- [EXERCISE INSTRUCTIONS]
Once the line holding "comment and will" is found in the entries below, transcribe exactly every line up to and including the one holding "Flat Roof Specialist covering Arundel", but leave out the pictures.

- [EXTRACTED MATERIAL]
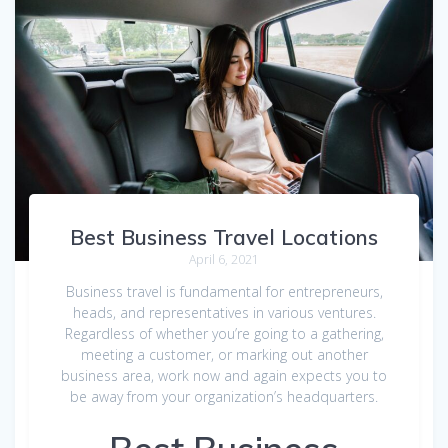
Best Business Travel Locations
April 6, 2021
Business travel is fundamental for entrepreneurs,
heads, and representatives in various ventures.
Regardless of whether you’re going to a gathering,
meeting a customer, or marking out another
business area, work now and again expects you to
be away from your organization’s headquarters.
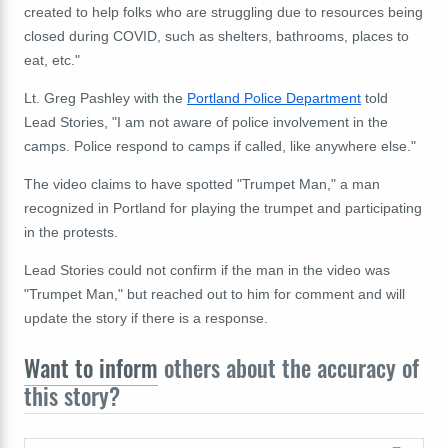
created to help folks who are struggling due to resources being
closed during COVID, such as shelters, bathrooms, places to
eat, etc."
Lt. Greg Pashley with the
Portland Police Department
told
Lead Stories, "I am not aware of police involvement in the
camps. Police respond to camps if called, like anywhere else."
The video claims to have spotted "Trumpet Man," a man
recognized in Portland for playing the trumpet and participating
in the protests.
Lead Stories could not confirm if the man in the video was
"Trumpet Man," but reached out to him for comment and will
update the story if there is a response.
Want to inform
others about the accuracy of
this story?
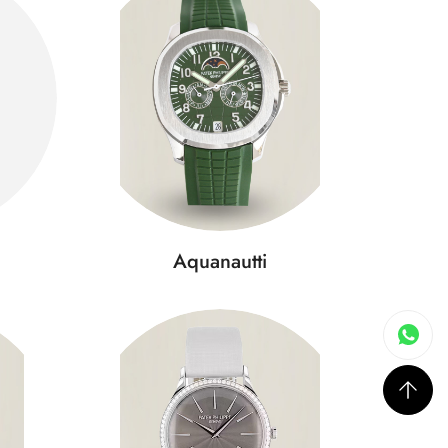
Aquanautti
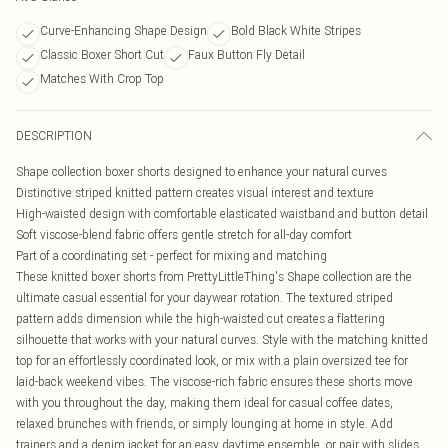
Curve-Enhancing Shape Design
Bold Black White Stripes
Classic Boxer Short Cut
Faux Button Fly Detail
Matches With Crop Top
DESCRIPTION
Shape collection boxer shorts designed to enhance your natural curves
Distinctive striped knitted pattern creates visual interest and texture
High-waisted design with comfortable elasticated waistband and button detail
Soft viscose-blend fabric offers gentle stretch for all-day comfort
Part of a coordinating set - perfect for mixing and matching
These knitted boxer shorts from PrettyLittleThing's Shape collection are the
ultimate casual essential for your daywear rotation. The textured striped
pattern adds dimension while the high-waisted cut creates a flattering
silhouette that works with your natural curves. Style with the matching knitted
top for an effortlessly coordinated look, or mix with a plain oversized tee for
laid-back weekend vibes. The viscose-rich fabric ensures these shorts move
with you throughout the day, making them ideal for casual coffee dates,
relaxed brunches with friends, or simply lounging at home in style. Add
trainers and a denim jacket for an easy daytime ensemble, or pair with slides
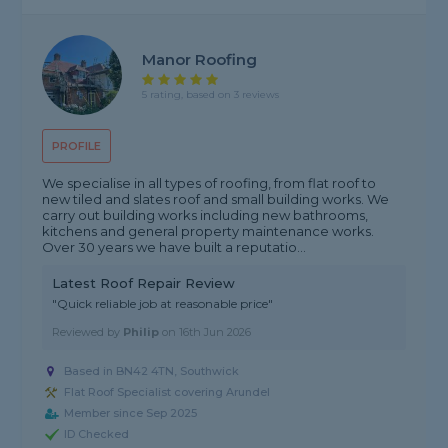
Manor Roofing
5 rating, based on 3 reviews
PROFILE
We specialise in all types of roofing, from flat roof to
new tiled and slates roof and small building works. We
carry out building works including new bathrooms,
kitchens and general property maintenance works.
Over 30 years we have built a reputatio...
Latest Roof Repair Review
"Quick reliable job at reasonable price"
Reviewed by
Philip
on
16th Jun 2026
Based in BN42 4TN, Southwick
Flat Roof Specialist covering Arundel
Member since Sep 2025
ID Checked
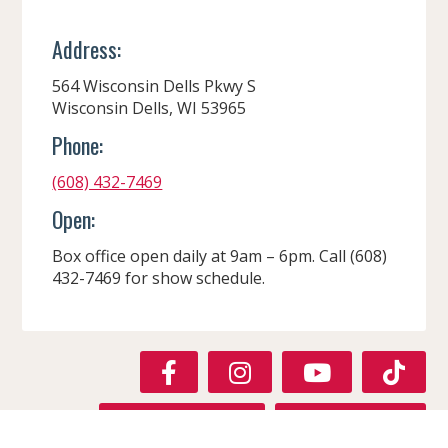
Address:
564 Wisconsin Dells Pkwy S
Wisconsin Dells, WI 53965
Phone:
(608) 432-7469
Open:
Box office open daily at 9am – 6pm. Call (608)
432-7469 for show schedule.
F
I
Y
T
A
N
O
I
C
S
U
K
GET DIRECTIONS
VISIT WEBSITE
E
T
T
T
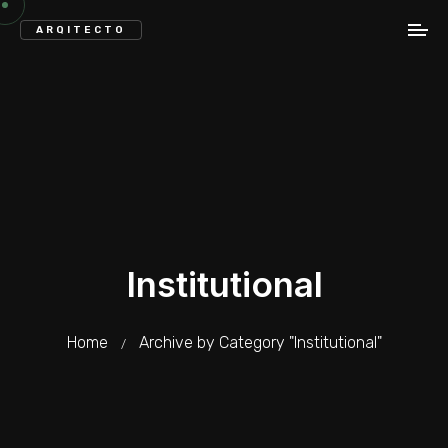
ARQITECTO
Institutional
Home
Archive by Category "Institutional"
/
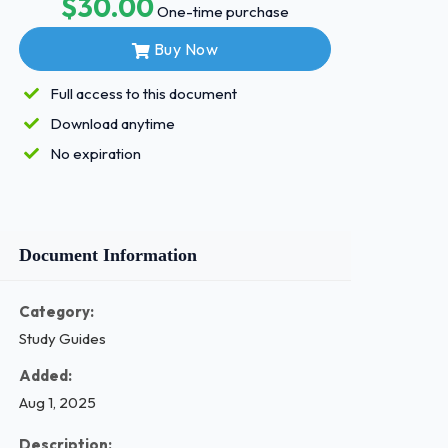
$30.00
One-time purchase
Buy Now
Full access to this document
Download anytime
No expiration
Document Information
Category:
Study Guides
Added:
Aug 1, 2025
Description:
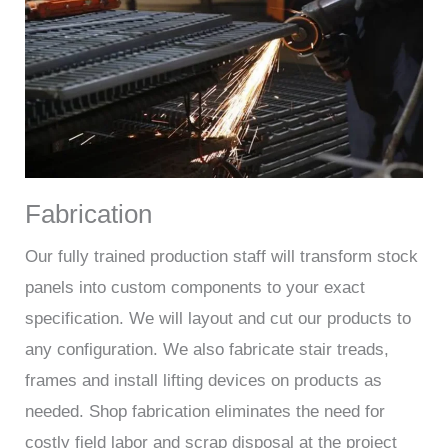
Fabrication
Our fully trained production staff will transform stock
panels into custom components to your exact
specification. We will layout and cut our products to
any configuration. We also fabricate stair treads,
frames and install lifting devices on products as
needed. Shop fabrication eliminates the need for
costly field labor and scrap disposal at the project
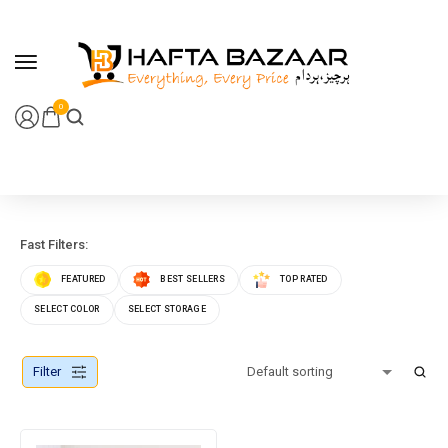
content
0
Fast Filters:
FEATURED
BEST SELLERS
TOP RATED
SELECT COLOR
SELECT STORAGE
Filter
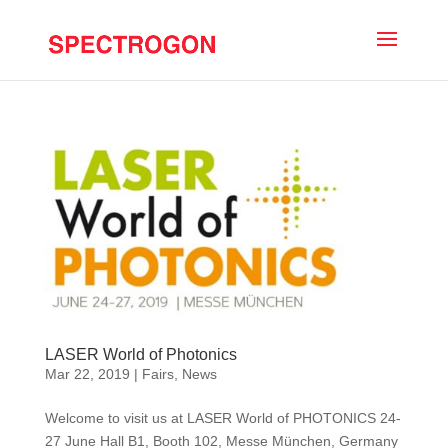
LASER World of Photonics
Mar 22, 2019
|
Fairs
,
News
Welcome to visit us at LASER World of PHOTONICS 24-
27 June Hall B1, Booth 102, Messe München, Germany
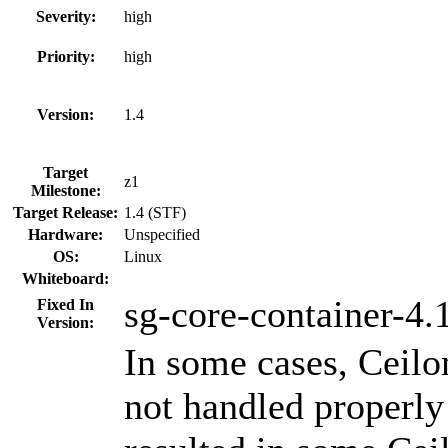
Severity:
high
Priority:
high
Version:
1.4
Target
z1
Milestone:
Target Release:
1.4 (STF)
Hardware:
Unspecified
OS:
Linux
Whiteboard:
sg-core-container-4.
Fixed In
Version:
In some cases, Ceilo
not handled properly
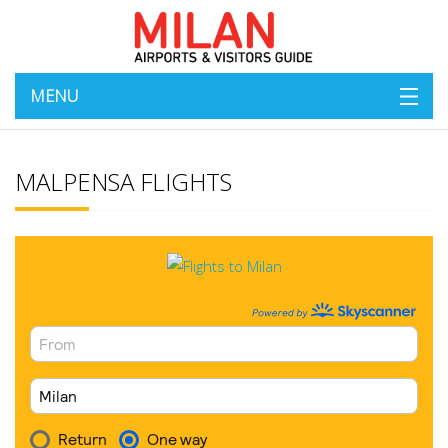
MENU
MALPENSA FLIGHTS
Milan Flights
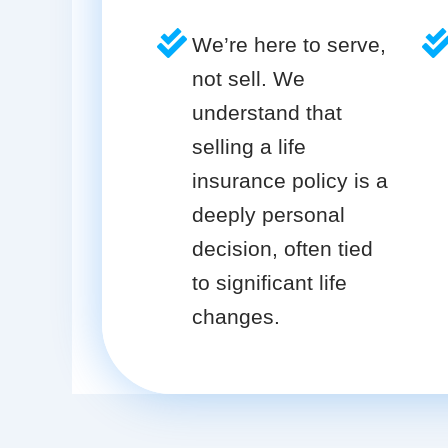
We’re here to serve,
not sell. We
understand that
selling a life
insurance policy is a
deeply personal
decision, often tied
to significant life
changes.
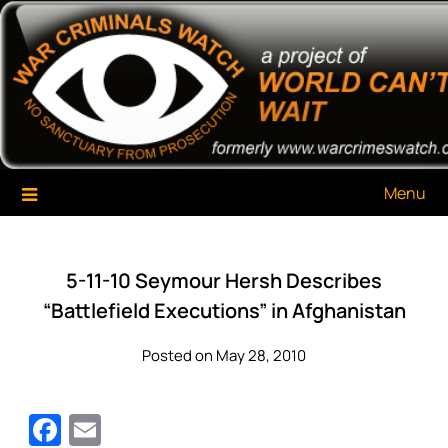
Skip
War Criminals Watch
A Project of The World Can't Wait
to
content
Menu
5-11-10 Seymour Hersh Describes
“Battlefield Executions” in Afghanistan
Posted on May 28, 2010
Facebook
Email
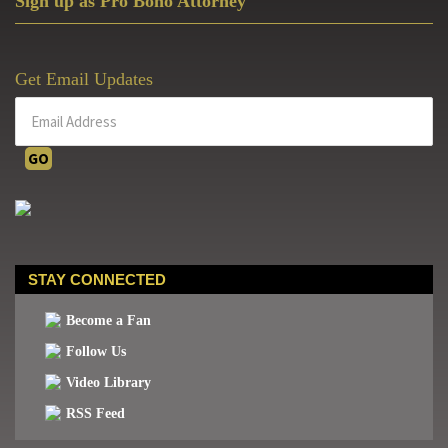
Sign up as Pro Bono Attorney
Get Email Updates
STAY CONNECTED
Become a Fan
Follow Us
Video Library
RSS Feed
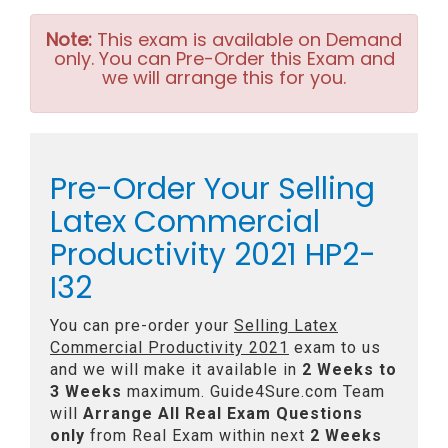
Note:
This exam is available on Demand
only. You can Pre-Order this Exam and
we will arrange this for you.
Pre-Order Your Selling
Latex Commercial
Productivity 2021 HP2-
I32
You can pre-order your
Selling Latex
Commercial Productivity 2021
exam to us
and we will make it available in
2 Weeks to
3 Weeks
maximum. Guide4Sure.com Team
will
Arrange All
Real
Exam Questions
only
from Real Exam within next
2 Weeks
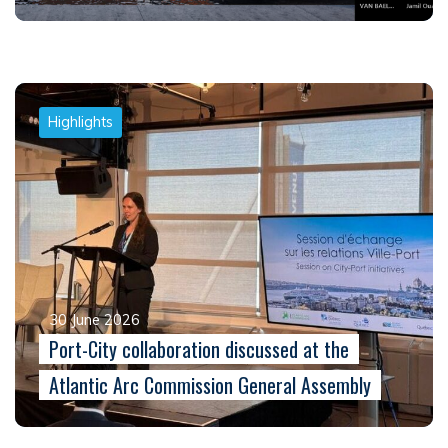
Highlights
30 June 2026
Port-City collaboration discussed at the
Atlantic Arc Commission General Assembly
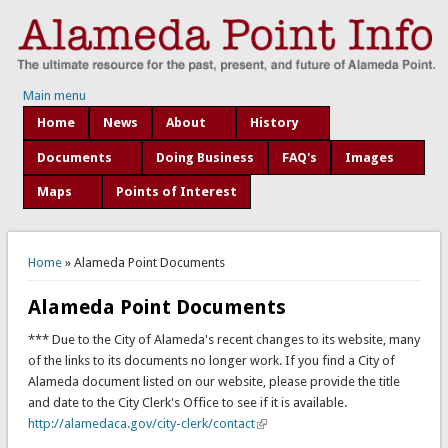
Main menu
Home
News
About
History
Documents
Doing Business
FAQ's
Images
Maps
Points of Interest
You are here
Home
» Alameda Point Documents
Alameda Point Documents
*** Due to the City of Alameda's recent changes to its website, many
of the links to its documents no longer work. If you find a City of
Alameda document listed on our website, please provide the title
and date to the City Clerk's Office to see if it is available.
http://alamedaca.gov/city-clerk/contact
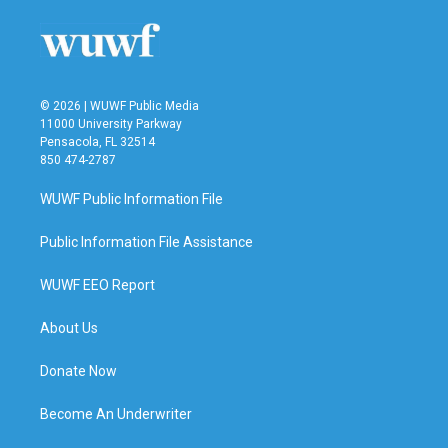
© 2026 | WUWF Public Media
11000 University Parkway
Pensacola, FL 32514
850 474-2787
WUWF Public Information File
Public Information File Assistance
WUWF EEO Report
About Us
Donate Now
Become An Underwriter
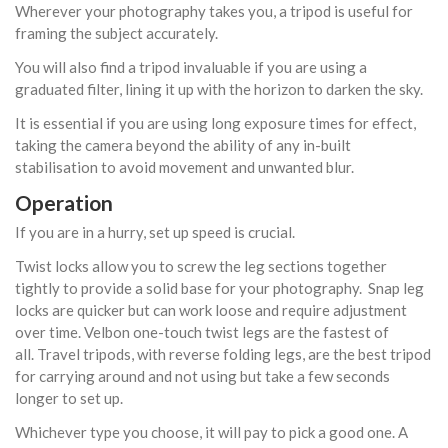
Wherever your photography takes you, a tripod is useful for
framing the subject accurately.
You will also find a tripod invaluable if you are using a
graduated filter, lining it up with the horizon to darken the sky.
It is essential if you are using long exposure times for effect,
taking the camera beyond the ability of any in-built
stabilisation to avoid movement and unwanted blur.
Operation
If you are in a hurry, set up speed is crucial.
Twist locks allow you to screw the leg sections together
tightly to provide a solid base for your photography. Snap leg
locks are quicker but can work loose and require adjustment
over time. Velbon one-touch twist legs are the fastest of
all. Travel tripods, with reverse folding legs, are the best tripod
for carrying around and not using but take a few seconds
longer to set up.
Whichever type you choose, it will pay to pick a good one. A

- [SOLVED EXERCISE]
"Trumpet Man," but reached out to him for comment and will
update the story if there is a response.
Want to inform
others about the accuracy of
this story?
Aquanautti
Curve-Enhancing Shape Design
Bold Black White Stripes
Classic Boxer Short Cut
Faux Button Fly Detail
Matches With Crop Top
DESCRIPTION
Shape collection boxer shorts designed to enhance your natural curves
Distinctive striped knitted pattern creates visual interest and texture
High-waisted design with comfortable elasticated waistband and button detail
Soft viscose-blend fabric offers gentle stretch for all-day comfort
Part of a coordinating set - perfect for mixing and matching
These knitted boxer shorts from PrettyLittleThing's Shape collection are the
ultimate casual essential for your daywear rotation. The textured striped
pattern adds dimension while the high-waisted cut creates a flattering
silhouette that works with your natural curves. Style with the matching knitted
top for an effortlessly coordinated look, or mix with a plain oversized tee for
laid-back weekend vibes. The viscose-rich fabric ensures these shorts move
with you throughout the day, making them ideal for casual coffee dates,
relaxed brunches with friends, or simply lounging at home in style. Add
trainers and a denim jacket for an easy daytime ensemble, or pair with slides
Manor Roofing
5 rating, based on 3 reviews
PROFILE
We specialise in all types of roofing, from flat roof to
new tiled and slates roof and small building works. We
carry out building works including new bathrooms,
kitchens and general property maintenance works.
Over 30 years we have built a reputatio...
Latest Roof Repair Review
"Quick reliable job at reasonable price"
Reviewed by
Philip
on
16th Jun 2026
Based in BN42 4TN, Southwick
Flat Roof Specialist covering Arundel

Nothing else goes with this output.